Cette affiche de la dernière campagne Kenzo automne-hiver 2009 montre des personnages (l'oeil en repère d'abord 3, puis 5) ensevelis sous des monceaux d'étoffes, tissus bariolés, écharpes à carreaux, vêtements colorés. Par les effets de superposition, de couleur et de juxtaposition (des personnages eux-mêmes et de leurs vêtements) les visages et les corps disparaissent quasiment de l'image.

Cette posture rappelle en tous points certaines oeuvres du peintre viennois Gustav Klimt (1862 - 1918), notamment le bébé noyé sous une montagne de couvertures, ou bien encore Adele, dont la tête émerge à peine au dessus de la robe. Ces toiles sont caractéristiques d'un mouvement de la peinture viennoise au début du siècle, dans l'antichambre de l'art abstrait : le décor prolifère à tel point qu'il envahit l'espace entier jusqu'à faire disparaître la figure humaine. Les visages et les corps se perdent au milieu des ornementations et des motifs décoratifs. L'oeil met du temps à distinguer la forme d'un drap dans ce qui paraît d'abord un bric-à-brac de couleurs.
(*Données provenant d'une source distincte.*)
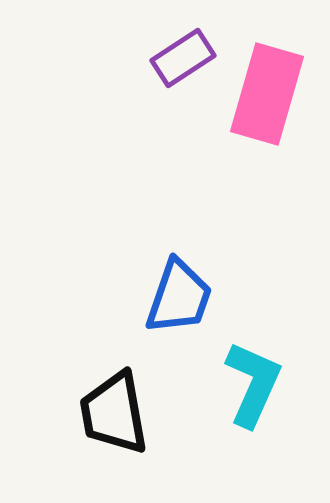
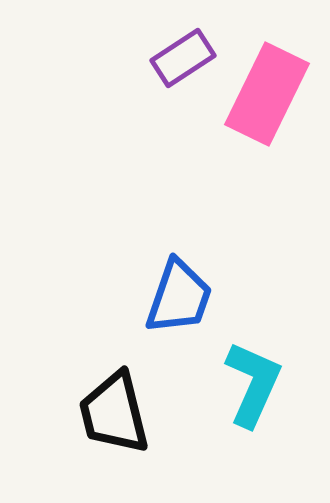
pink rectangle: rotated 10 degrees clockwise
black trapezoid: rotated 4 degrees counterclockwise
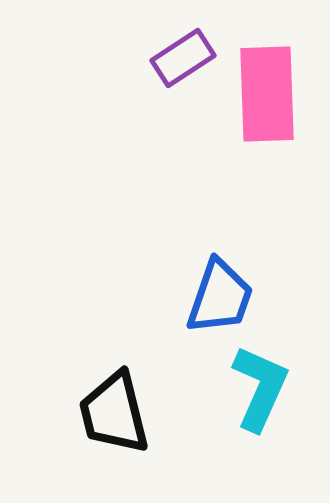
pink rectangle: rotated 28 degrees counterclockwise
blue trapezoid: moved 41 px right
cyan L-shape: moved 7 px right, 4 px down
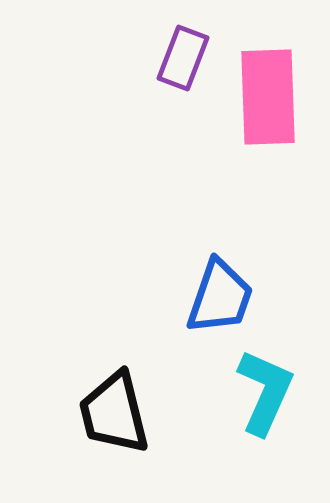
purple rectangle: rotated 36 degrees counterclockwise
pink rectangle: moved 1 px right, 3 px down
cyan L-shape: moved 5 px right, 4 px down
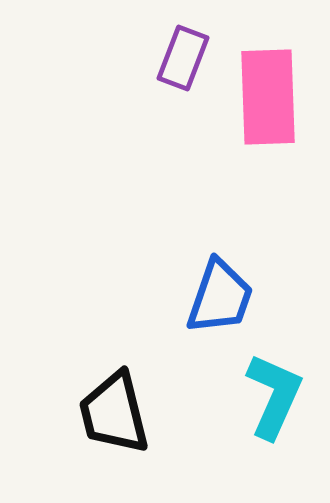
cyan L-shape: moved 9 px right, 4 px down
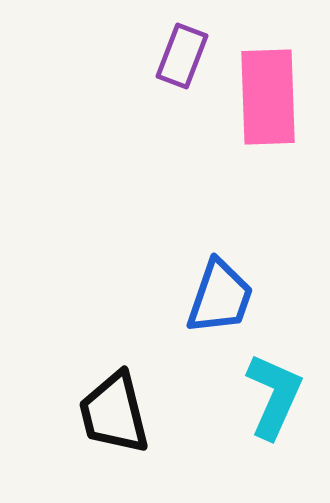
purple rectangle: moved 1 px left, 2 px up
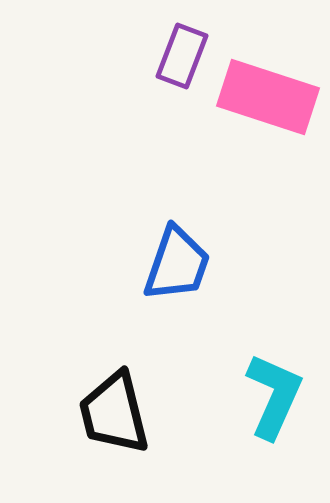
pink rectangle: rotated 70 degrees counterclockwise
blue trapezoid: moved 43 px left, 33 px up
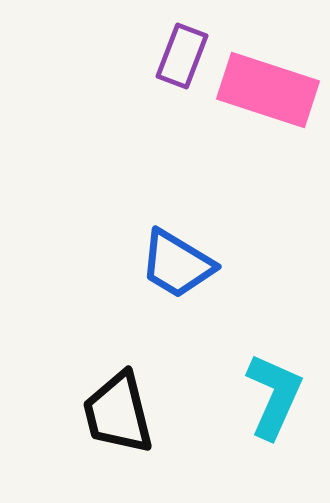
pink rectangle: moved 7 px up
blue trapezoid: rotated 102 degrees clockwise
black trapezoid: moved 4 px right
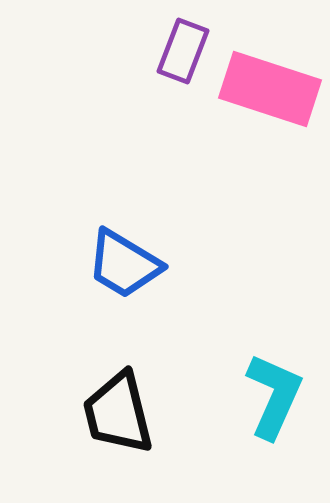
purple rectangle: moved 1 px right, 5 px up
pink rectangle: moved 2 px right, 1 px up
blue trapezoid: moved 53 px left
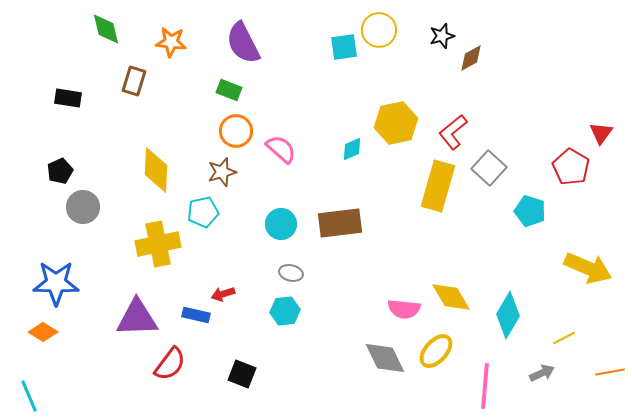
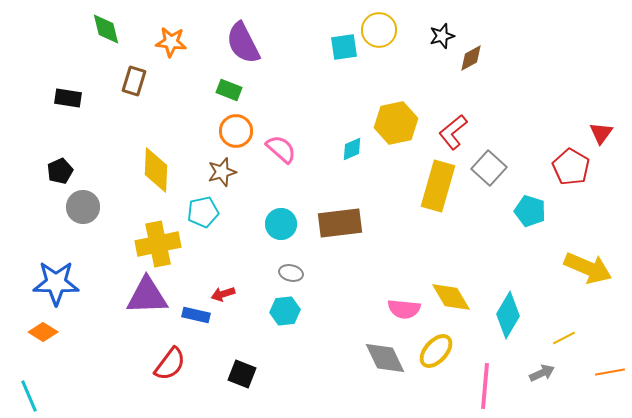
purple triangle at (137, 318): moved 10 px right, 22 px up
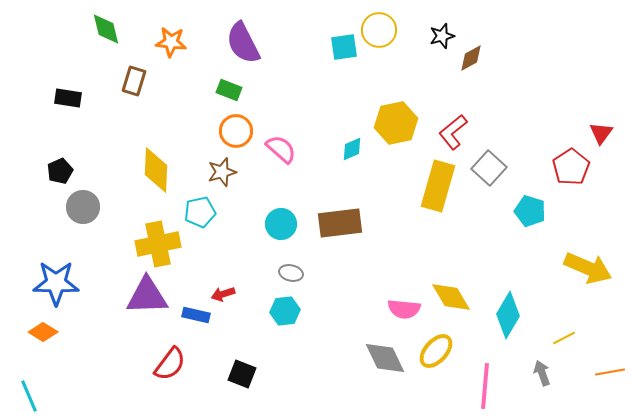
red pentagon at (571, 167): rotated 9 degrees clockwise
cyan pentagon at (203, 212): moved 3 px left
gray arrow at (542, 373): rotated 85 degrees counterclockwise
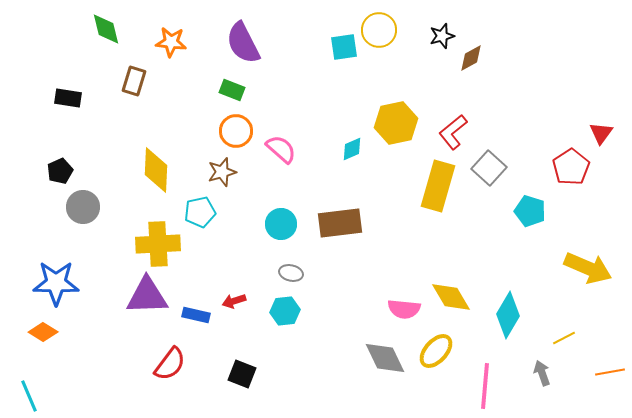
green rectangle at (229, 90): moved 3 px right
yellow cross at (158, 244): rotated 9 degrees clockwise
red arrow at (223, 294): moved 11 px right, 7 px down
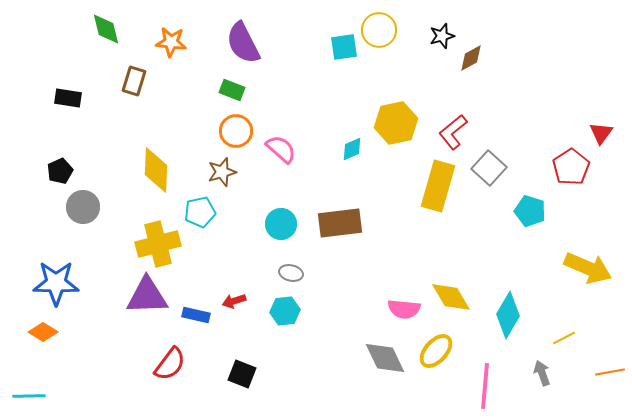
yellow cross at (158, 244): rotated 12 degrees counterclockwise
cyan line at (29, 396): rotated 68 degrees counterclockwise
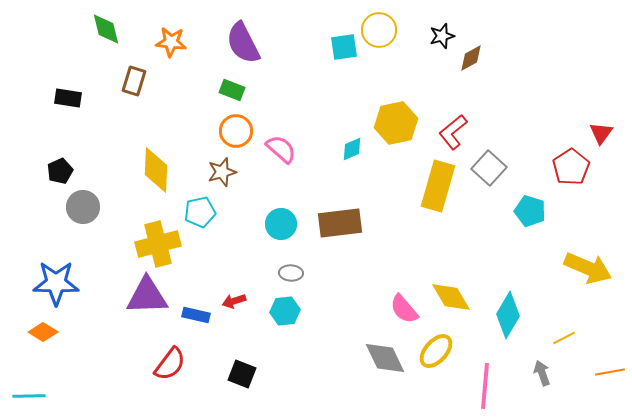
gray ellipse at (291, 273): rotated 10 degrees counterclockwise
pink semicircle at (404, 309): rotated 44 degrees clockwise
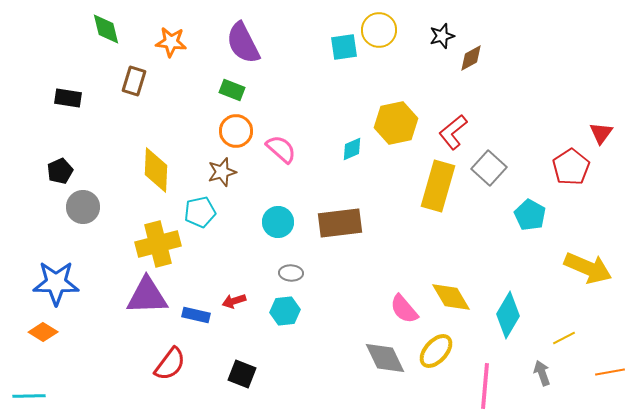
cyan pentagon at (530, 211): moved 4 px down; rotated 12 degrees clockwise
cyan circle at (281, 224): moved 3 px left, 2 px up
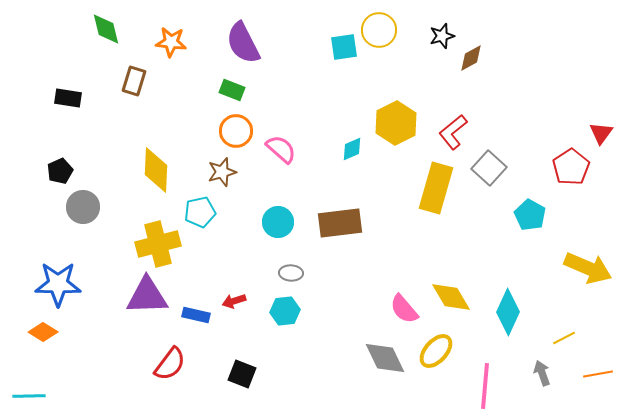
yellow hexagon at (396, 123): rotated 15 degrees counterclockwise
yellow rectangle at (438, 186): moved 2 px left, 2 px down
blue star at (56, 283): moved 2 px right, 1 px down
cyan diamond at (508, 315): moved 3 px up; rotated 6 degrees counterclockwise
orange line at (610, 372): moved 12 px left, 2 px down
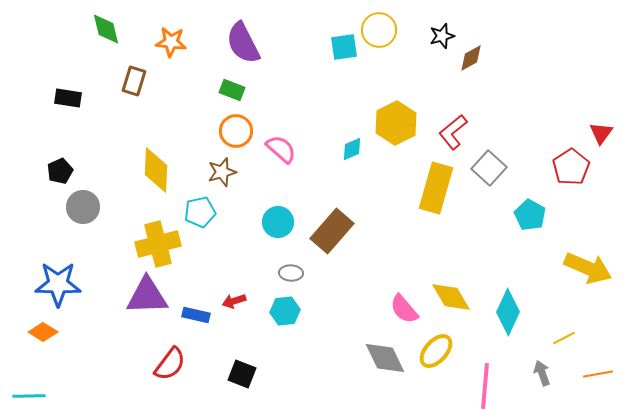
brown rectangle at (340, 223): moved 8 px left, 8 px down; rotated 42 degrees counterclockwise
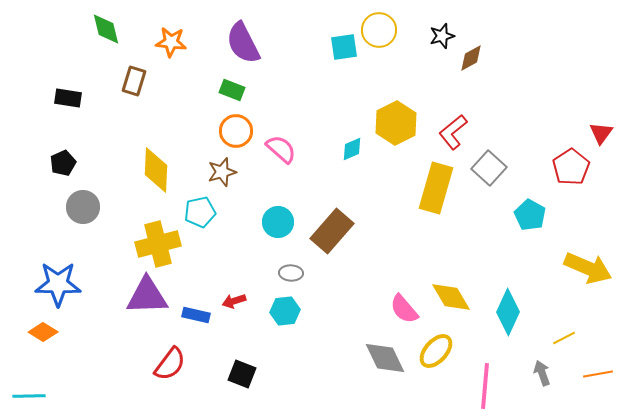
black pentagon at (60, 171): moved 3 px right, 8 px up
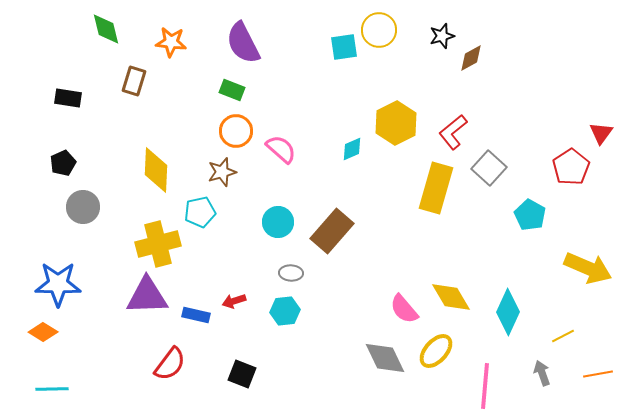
yellow line at (564, 338): moved 1 px left, 2 px up
cyan line at (29, 396): moved 23 px right, 7 px up
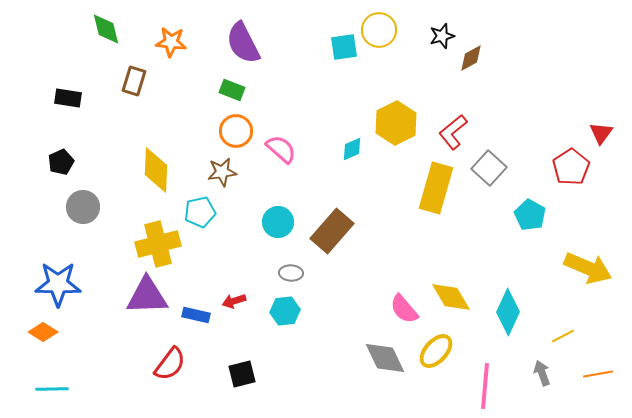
black pentagon at (63, 163): moved 2 px left, 1 px up
brown star at (222, 172): rotated 8 degrees clockwise
black square at (242, 374): rotated 36 degrees counterclockwise
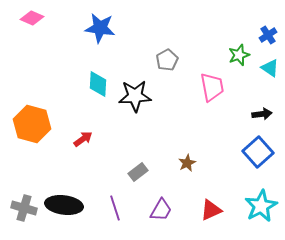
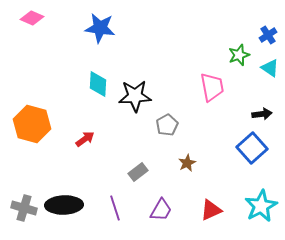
gray pentagon: moved 65 px down
red arrow: moved 2 px right
blue square: moved 6 px left, 4 px up
black ellipse: rotated 9 degrees counterclockwise
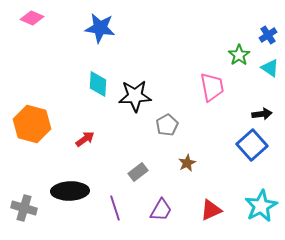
green star: rotated 15 degrees counterclockwise
blue square: moved 3 px up
black ellipse: moved 6 px right, 14 px up
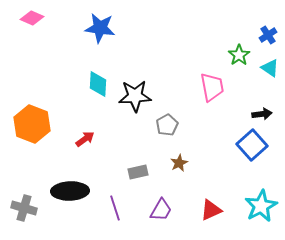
orange hexagon: rotated 6 degrees clockwise
brown star: moved 8 px left
gray rectangle: rotated 24 degrees clockwise
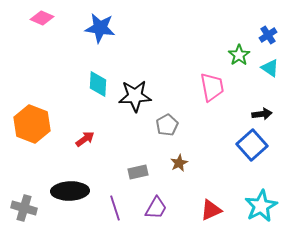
pink diamond: moved 10 px right
purple trapezoid: moved 5 px left, 2 px up
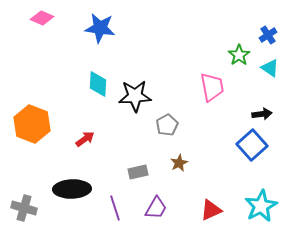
black ellipse: moved 2 px right, 2 px up
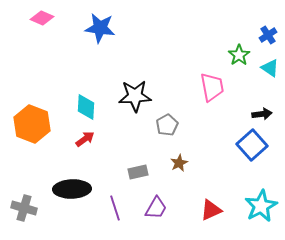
cyan diamond: moved 12 px left, 23 px down
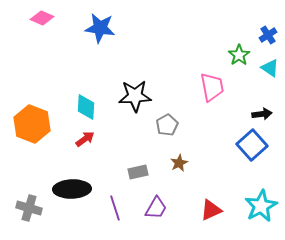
gray cross: moved 5 px right
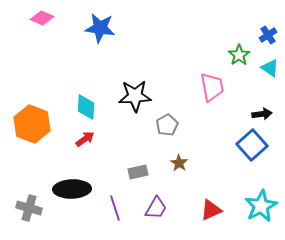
brown star: rotated 12 degrees counterclockwise
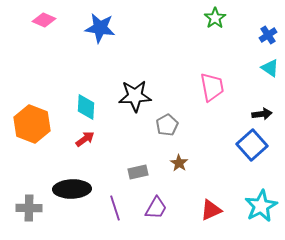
pink diamond: moved 2 px right, 2 px down
green star: moved 24 px left, 37 px up
gray cross: rotated 15 degrees counterclockwise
Que peut apporter l'héritage de Gustav Klimt à la communication d'une marque comme Kenzo ?
L'art de Klimt est d'abord un art de contestation par rapport aux solutions académiques de son temps. C'est aussi un art de la revalorisation des objets utilitaires ou du quotidien (parmi lesquels peut-être le vêtement peut prendre sa place) par rapport aux sujets nobles des beaux arts. C'est aussi un art d'illustration et de défense du décorativisme, de l'ornementation. La profusion des détails, la richesse des décors et la coloration exubérante en sont les caractéristiques essentielles. De ce point de vue l'image de Kenzo adopte ce registre exclusivement rétinien de valorisation du vêtement vu, en contraste avec les images de mode où l'on s'efforce de capter l'attention sur des gestes, des postures, des mouvements de mannequins qui mettent en valeur la souplesse du vêtement porté.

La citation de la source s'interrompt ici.